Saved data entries

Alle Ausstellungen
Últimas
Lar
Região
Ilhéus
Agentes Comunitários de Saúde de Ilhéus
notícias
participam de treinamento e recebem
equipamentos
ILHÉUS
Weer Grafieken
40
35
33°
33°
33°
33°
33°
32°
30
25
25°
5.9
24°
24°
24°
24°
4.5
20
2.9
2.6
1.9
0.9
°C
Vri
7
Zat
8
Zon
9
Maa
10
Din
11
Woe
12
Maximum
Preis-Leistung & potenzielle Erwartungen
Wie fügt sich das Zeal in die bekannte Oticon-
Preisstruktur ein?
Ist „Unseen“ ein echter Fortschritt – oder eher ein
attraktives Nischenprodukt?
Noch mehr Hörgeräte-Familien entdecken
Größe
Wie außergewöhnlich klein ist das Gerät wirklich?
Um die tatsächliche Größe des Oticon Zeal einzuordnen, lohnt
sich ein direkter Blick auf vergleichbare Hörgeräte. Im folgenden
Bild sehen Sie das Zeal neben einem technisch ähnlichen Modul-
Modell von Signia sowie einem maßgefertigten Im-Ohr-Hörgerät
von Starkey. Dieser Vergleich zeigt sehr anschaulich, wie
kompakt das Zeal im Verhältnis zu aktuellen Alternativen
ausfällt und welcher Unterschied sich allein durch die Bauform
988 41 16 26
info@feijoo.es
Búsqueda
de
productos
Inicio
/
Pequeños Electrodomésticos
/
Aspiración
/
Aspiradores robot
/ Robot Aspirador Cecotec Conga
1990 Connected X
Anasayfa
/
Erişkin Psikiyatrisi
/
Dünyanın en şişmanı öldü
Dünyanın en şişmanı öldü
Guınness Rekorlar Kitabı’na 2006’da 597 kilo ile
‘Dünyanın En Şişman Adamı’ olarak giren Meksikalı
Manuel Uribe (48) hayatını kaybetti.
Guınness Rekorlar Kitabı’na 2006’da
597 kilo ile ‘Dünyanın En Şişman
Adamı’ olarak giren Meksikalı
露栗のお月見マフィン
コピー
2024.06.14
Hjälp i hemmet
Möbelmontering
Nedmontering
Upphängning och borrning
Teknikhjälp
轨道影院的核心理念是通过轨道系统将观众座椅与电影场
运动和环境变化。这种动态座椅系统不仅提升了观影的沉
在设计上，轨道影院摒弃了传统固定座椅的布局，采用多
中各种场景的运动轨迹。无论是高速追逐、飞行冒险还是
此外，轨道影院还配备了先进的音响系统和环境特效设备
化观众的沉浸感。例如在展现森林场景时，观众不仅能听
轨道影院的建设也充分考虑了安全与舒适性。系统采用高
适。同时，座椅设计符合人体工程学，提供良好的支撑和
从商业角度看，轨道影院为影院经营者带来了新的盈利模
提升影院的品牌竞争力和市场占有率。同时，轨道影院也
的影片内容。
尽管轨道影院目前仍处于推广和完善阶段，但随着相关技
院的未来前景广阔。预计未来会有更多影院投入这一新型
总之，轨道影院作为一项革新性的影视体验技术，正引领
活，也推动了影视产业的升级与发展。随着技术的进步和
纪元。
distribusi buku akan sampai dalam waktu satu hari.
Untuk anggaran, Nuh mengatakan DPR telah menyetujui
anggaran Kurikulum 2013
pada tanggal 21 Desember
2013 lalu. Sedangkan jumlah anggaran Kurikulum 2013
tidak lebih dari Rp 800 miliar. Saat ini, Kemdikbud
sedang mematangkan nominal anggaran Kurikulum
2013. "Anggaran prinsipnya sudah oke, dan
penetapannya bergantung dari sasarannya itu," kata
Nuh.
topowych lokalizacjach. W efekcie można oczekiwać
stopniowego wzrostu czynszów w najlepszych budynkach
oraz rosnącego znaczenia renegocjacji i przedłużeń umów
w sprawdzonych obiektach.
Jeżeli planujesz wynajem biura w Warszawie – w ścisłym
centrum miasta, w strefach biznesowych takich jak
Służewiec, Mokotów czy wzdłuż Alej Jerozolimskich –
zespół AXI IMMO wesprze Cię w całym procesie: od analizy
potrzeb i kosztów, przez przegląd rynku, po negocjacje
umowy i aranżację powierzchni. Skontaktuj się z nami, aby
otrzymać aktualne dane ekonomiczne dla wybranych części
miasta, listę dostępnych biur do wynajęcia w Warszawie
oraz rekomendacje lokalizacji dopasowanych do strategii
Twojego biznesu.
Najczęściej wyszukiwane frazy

# DIRECTIONS
Could you restate, word for word, the lines above from the one with "Preis-Leistung & potenzielle Erwartungen" to the one with "Modell von Signia", both included?

# RESULT OF THE TASK
Preis-Leistung & potenzielle Erwartungen
Wie fügt sich das Zeal in die bekannte Oticon-
Preisstruktur ein?
Ist „Unseen“ ein echter Fortschritt – oder eher ein
attraktives Nischenprodukt?
Noch mehr Hörgeräte-Familien entdecken
Größe
Wie außergewöhnlich klein ist das Gerät wirklich?
Um die tatsächliche Größe des Oticon Zeal einzuordnen, lohnt
sich ein direkter Blick auf vergleichbare Hörgeräte. Im folgenden
Bild sehen Sie das Zeal neben einem technisch ähnlichen Modul-
Modell von Signia sowie einem maßgefertigten Im-Ohr-Hörgerät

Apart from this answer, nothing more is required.